#### [Aim of the task]
Wherever the string "from" appears in the entries below, return the line that holds it.

#### [Data for processing]
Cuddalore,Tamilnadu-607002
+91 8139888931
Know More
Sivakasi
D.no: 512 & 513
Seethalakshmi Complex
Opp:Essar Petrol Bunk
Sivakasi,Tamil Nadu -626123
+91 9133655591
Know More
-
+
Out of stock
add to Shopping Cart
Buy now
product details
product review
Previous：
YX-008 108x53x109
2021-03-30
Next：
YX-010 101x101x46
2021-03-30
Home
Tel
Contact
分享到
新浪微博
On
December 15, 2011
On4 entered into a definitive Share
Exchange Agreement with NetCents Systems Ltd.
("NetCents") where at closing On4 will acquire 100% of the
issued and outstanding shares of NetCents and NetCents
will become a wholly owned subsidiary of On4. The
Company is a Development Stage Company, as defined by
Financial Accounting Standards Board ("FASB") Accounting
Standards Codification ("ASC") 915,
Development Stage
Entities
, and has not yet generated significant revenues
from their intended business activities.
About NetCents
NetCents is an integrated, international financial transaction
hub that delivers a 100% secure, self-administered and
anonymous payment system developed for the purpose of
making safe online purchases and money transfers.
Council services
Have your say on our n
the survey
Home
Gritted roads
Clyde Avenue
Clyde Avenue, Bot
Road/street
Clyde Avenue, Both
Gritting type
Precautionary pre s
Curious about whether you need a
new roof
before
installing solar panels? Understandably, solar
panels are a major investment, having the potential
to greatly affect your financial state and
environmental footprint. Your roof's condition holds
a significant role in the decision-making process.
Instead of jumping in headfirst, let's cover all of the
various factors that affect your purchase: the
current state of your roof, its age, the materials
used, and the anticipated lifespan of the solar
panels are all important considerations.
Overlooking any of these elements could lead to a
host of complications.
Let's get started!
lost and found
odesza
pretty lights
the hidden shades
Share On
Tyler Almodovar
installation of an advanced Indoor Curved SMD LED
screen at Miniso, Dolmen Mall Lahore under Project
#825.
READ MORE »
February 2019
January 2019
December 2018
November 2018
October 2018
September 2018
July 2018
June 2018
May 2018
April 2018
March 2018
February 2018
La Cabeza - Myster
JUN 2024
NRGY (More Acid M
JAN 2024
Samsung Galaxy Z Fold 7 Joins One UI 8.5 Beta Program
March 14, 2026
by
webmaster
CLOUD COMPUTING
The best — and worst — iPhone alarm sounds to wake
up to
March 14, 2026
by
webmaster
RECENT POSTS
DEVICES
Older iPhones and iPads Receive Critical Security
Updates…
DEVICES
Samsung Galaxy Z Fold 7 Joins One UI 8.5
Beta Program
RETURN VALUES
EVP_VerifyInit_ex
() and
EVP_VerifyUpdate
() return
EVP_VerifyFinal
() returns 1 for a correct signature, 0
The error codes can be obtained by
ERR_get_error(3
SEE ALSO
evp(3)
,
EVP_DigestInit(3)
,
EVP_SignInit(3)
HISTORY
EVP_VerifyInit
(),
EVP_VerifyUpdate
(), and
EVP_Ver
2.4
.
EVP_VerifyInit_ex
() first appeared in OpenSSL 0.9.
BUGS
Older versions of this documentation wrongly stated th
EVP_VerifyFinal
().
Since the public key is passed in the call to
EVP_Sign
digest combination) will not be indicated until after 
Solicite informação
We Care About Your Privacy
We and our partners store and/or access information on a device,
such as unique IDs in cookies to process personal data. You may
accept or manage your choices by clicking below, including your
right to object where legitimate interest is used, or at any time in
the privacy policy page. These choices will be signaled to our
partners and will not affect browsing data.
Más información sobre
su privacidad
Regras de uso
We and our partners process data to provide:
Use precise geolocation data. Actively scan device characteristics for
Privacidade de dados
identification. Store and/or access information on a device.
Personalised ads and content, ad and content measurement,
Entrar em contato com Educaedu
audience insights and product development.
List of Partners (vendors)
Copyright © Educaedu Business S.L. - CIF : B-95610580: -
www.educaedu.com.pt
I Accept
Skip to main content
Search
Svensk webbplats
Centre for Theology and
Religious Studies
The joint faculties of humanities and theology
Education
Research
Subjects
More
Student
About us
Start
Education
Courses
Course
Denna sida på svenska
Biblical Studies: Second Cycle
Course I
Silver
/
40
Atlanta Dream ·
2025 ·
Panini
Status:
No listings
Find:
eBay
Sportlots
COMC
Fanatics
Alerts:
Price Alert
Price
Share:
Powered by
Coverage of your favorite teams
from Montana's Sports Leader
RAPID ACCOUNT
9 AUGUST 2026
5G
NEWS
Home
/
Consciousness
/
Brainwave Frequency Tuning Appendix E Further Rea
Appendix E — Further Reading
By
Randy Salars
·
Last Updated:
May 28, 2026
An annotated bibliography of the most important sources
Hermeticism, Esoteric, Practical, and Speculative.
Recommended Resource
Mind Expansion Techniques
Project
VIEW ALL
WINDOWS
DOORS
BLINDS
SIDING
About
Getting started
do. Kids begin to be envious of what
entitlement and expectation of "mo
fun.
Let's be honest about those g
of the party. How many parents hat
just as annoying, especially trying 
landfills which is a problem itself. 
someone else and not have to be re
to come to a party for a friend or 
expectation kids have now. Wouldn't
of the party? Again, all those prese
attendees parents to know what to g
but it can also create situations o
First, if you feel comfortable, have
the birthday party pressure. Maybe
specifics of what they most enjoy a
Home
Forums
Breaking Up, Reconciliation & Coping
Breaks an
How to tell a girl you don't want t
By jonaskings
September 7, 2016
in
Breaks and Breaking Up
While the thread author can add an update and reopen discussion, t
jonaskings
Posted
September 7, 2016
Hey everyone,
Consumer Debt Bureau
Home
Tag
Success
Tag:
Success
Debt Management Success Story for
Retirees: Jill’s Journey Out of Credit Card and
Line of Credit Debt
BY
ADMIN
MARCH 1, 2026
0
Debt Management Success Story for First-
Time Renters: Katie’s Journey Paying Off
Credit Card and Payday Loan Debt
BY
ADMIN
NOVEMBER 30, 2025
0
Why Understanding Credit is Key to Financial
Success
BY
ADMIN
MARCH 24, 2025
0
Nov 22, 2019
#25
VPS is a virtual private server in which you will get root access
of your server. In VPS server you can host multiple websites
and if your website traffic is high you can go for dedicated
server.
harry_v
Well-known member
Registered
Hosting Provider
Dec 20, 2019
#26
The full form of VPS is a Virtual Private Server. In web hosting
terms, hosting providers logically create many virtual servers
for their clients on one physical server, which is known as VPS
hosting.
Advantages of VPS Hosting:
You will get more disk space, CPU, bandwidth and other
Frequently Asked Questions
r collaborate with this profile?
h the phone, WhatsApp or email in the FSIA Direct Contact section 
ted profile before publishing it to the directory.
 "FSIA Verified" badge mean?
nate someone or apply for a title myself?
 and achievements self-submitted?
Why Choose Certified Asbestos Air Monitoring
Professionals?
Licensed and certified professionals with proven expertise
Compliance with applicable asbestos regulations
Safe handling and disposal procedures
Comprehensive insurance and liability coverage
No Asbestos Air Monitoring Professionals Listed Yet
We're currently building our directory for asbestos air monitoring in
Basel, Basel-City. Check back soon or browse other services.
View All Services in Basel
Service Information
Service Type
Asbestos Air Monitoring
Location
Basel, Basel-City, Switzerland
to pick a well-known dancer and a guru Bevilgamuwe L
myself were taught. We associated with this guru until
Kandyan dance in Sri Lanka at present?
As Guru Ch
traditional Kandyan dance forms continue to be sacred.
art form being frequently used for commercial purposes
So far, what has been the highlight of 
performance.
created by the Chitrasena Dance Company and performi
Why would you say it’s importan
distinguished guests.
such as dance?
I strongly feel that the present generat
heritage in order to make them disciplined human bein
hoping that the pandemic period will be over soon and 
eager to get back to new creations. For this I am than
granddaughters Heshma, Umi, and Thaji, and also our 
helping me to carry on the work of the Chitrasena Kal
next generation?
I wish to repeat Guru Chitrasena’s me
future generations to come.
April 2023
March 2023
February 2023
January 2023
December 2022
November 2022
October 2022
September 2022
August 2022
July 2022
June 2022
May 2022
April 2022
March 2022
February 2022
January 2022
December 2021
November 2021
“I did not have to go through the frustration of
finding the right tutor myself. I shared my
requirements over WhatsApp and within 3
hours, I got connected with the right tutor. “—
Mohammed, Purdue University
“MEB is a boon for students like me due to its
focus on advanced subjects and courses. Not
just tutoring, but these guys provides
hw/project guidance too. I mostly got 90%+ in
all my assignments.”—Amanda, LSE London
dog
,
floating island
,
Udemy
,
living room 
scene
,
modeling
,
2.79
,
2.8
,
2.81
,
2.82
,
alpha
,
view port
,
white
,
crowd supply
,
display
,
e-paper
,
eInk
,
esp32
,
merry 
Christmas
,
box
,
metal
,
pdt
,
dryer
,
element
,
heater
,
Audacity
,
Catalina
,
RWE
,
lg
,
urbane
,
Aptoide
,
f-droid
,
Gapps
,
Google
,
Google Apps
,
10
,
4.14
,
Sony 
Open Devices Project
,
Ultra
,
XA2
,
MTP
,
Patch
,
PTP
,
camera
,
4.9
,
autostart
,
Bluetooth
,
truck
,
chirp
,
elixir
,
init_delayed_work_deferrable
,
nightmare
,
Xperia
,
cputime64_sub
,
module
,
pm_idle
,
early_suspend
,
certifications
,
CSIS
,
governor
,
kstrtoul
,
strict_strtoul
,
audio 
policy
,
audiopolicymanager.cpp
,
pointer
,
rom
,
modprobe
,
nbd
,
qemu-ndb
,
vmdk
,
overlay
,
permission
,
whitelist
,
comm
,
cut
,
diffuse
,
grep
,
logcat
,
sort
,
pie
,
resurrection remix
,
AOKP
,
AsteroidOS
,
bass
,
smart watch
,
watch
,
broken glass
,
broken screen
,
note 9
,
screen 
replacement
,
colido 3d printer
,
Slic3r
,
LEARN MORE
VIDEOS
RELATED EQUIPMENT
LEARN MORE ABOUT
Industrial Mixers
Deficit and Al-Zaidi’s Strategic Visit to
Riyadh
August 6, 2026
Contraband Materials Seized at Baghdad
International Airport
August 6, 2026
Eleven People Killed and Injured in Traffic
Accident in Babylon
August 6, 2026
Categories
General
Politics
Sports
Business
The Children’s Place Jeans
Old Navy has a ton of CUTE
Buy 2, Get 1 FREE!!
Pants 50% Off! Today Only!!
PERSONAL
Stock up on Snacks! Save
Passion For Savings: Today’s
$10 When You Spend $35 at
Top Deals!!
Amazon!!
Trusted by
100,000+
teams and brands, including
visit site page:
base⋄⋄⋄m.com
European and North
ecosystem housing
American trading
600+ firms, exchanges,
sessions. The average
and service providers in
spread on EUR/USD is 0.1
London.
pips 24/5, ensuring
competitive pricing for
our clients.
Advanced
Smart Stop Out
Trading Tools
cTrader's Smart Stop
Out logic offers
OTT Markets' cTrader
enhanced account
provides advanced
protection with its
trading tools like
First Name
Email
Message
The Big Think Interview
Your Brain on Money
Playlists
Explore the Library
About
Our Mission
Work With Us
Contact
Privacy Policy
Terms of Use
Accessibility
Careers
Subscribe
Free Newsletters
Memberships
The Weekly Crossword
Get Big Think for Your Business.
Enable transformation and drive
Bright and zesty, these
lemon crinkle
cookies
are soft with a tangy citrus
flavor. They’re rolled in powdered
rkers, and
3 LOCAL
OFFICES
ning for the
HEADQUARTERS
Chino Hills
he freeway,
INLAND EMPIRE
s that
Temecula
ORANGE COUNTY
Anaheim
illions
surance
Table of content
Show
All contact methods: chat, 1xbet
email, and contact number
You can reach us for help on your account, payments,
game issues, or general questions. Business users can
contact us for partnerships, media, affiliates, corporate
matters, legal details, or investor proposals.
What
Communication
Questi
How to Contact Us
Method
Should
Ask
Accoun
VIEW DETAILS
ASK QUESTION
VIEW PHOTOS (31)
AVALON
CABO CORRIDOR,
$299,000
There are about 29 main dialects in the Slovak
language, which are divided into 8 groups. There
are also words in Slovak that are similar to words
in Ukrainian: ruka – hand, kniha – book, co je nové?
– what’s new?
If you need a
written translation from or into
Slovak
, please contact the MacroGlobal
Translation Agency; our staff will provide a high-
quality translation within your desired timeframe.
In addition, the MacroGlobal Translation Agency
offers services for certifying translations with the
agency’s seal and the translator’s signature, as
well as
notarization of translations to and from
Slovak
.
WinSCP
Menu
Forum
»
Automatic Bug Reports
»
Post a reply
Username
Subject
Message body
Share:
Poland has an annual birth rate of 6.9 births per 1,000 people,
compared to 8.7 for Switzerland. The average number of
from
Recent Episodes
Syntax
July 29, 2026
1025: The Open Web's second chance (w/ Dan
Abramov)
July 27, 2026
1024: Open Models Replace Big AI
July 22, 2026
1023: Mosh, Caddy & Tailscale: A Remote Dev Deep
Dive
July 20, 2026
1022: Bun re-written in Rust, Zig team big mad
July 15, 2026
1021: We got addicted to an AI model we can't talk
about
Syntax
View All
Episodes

#### [Solution]
from their intended business activities.
from Montana's Sports Leader
written translation from or into
notarization of translations to and from
from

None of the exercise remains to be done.